As part of the exercise, I'll try to make the REALbasic application look and act as much as possible like the original HyperCard stack. In real life, though, you'd probably want to rethink the interface as well.
Here's the index as displayed by REALbasic. The user clicks on a class heading from the list at the top center of the window. The list at the middle left displays the section headings belonging to that class. The user then clicks a section heading. The list at the bottom displays that section's part headings. The user clicks a part heading; the list at the middle right displays that part's actual word entries. Finally, the user clicks a word entry to display it.
Here's what happens after the user clicks "573. Diffuseness" from the middle-right list in the index: The entry for "Diffuseness" is displayed.

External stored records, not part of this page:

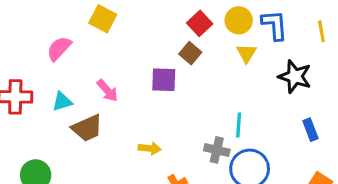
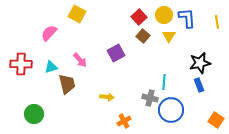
brown square: (190, 53) -> (143, 36), moved
black star: (295, 77) -> (200, 63), moved, turned -30
purple square: (164, 80) -> (116, 53), turned -30
brown trapezoid: (87, 128) -> (67, 84), turned -80
blue rectangle: (310, 130) -> (199, 85), moved

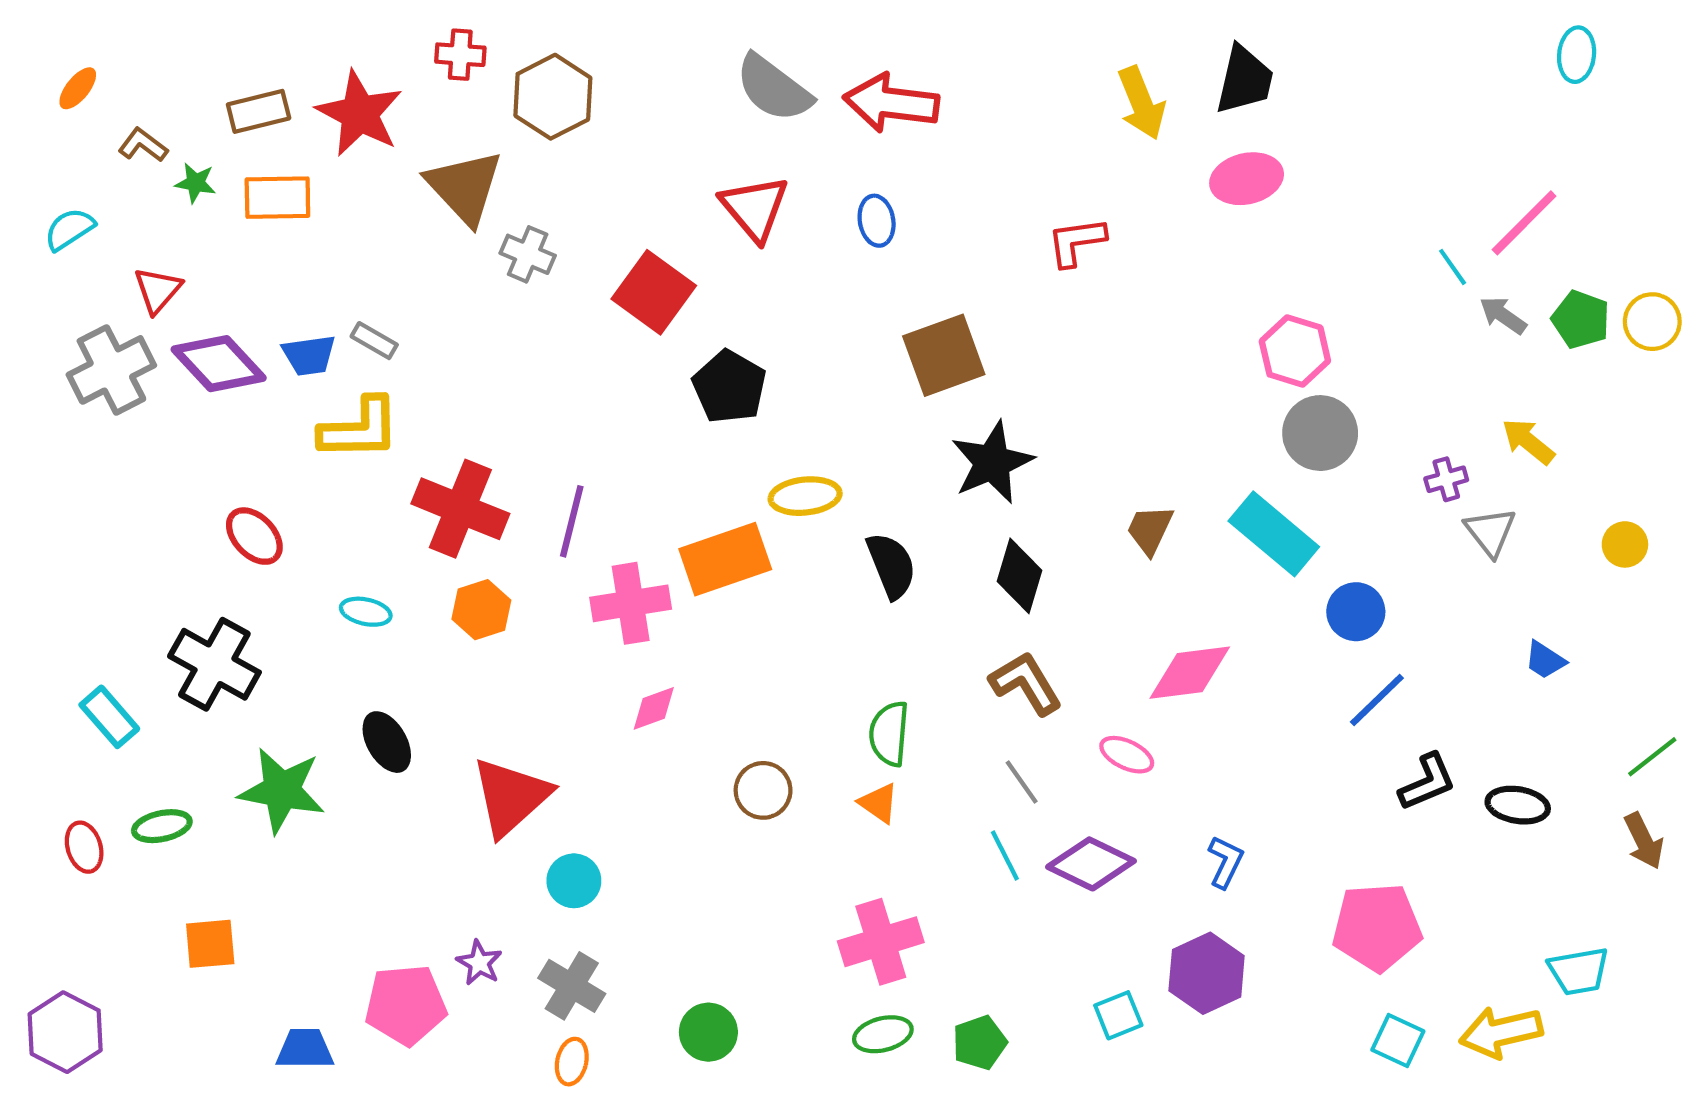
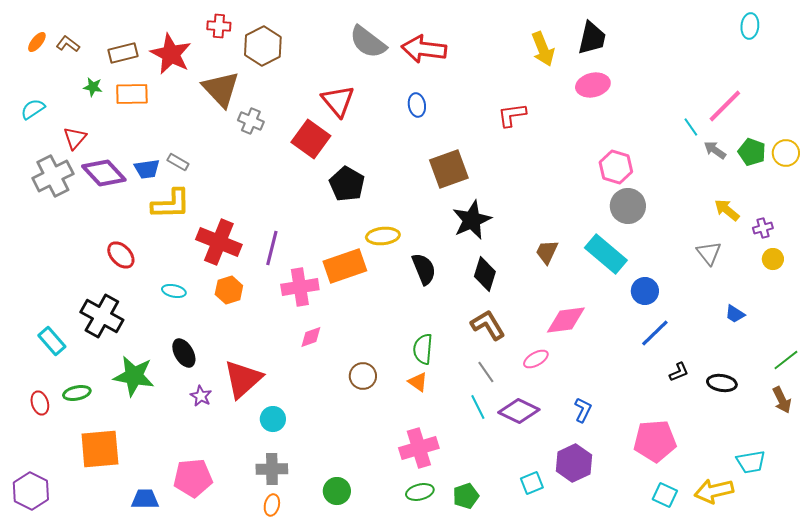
brown L-shape: (143, 145) -> (68, 44), moved
red triangle: (755, 208) -> (338, 101), moved
purple cross: (1446, 479) -> (763, 228), moved
pink ellipse: (1127, 755) -> (536, 359), turned -55
black L-shape: (1427, 782) -> (679, 372), size x0.7
orange square: (210, 944) -> (100, 449), size x1.6
purple star: (479, 963) -> (201, 396), moved
gray cross: (572, 986) -> (272, 469), turned -32

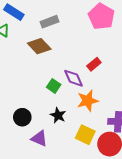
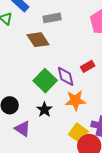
green square: (54, 86) -> (45, 81), size x1.6
yellow square: (85, 135) -> (78, 133), moved

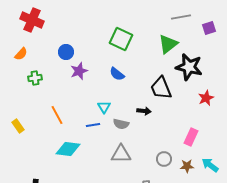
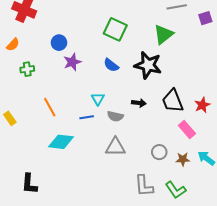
black star: (189, 67) -> (148, 65), moved
black trapezoid: (161, 88) -> (173, 101), moved
red star: (206, 98) -> (202, 105), moved
pink rectangle: (191, 137) -> (187, 130), turned -66

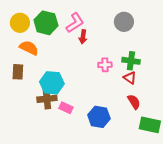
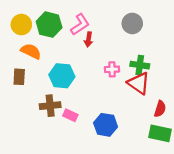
red triangle: (130, 78) -> (139, 83), size x1.6
cyan hexagon: (52, 83) -> (62, 76), moved
red semicircle: (134, 102) -> (160, 109), moved, turned 49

It looks much like Mark Zimmerman's original HyperCard stack, but I've added some text styling to make the entry easier to read and there are some navigation buttons at the bottom. Plus a fourth heading is displayed at the top, which is really just a copy of the first line of the entry.
From here, the user can navigate to the previous or next entry (572 and 574) using the arrow buttons at the bottom. Or, the user can click any heading to navigate by heading. Or, the user can click an entry number within the entry text to navigate to that entry -- for example, clicking "577" at the end of the second paragraph brings up entry 577 ("Inelegance"). Or, the user can click any word in the entry to search for the next occurrence of that word.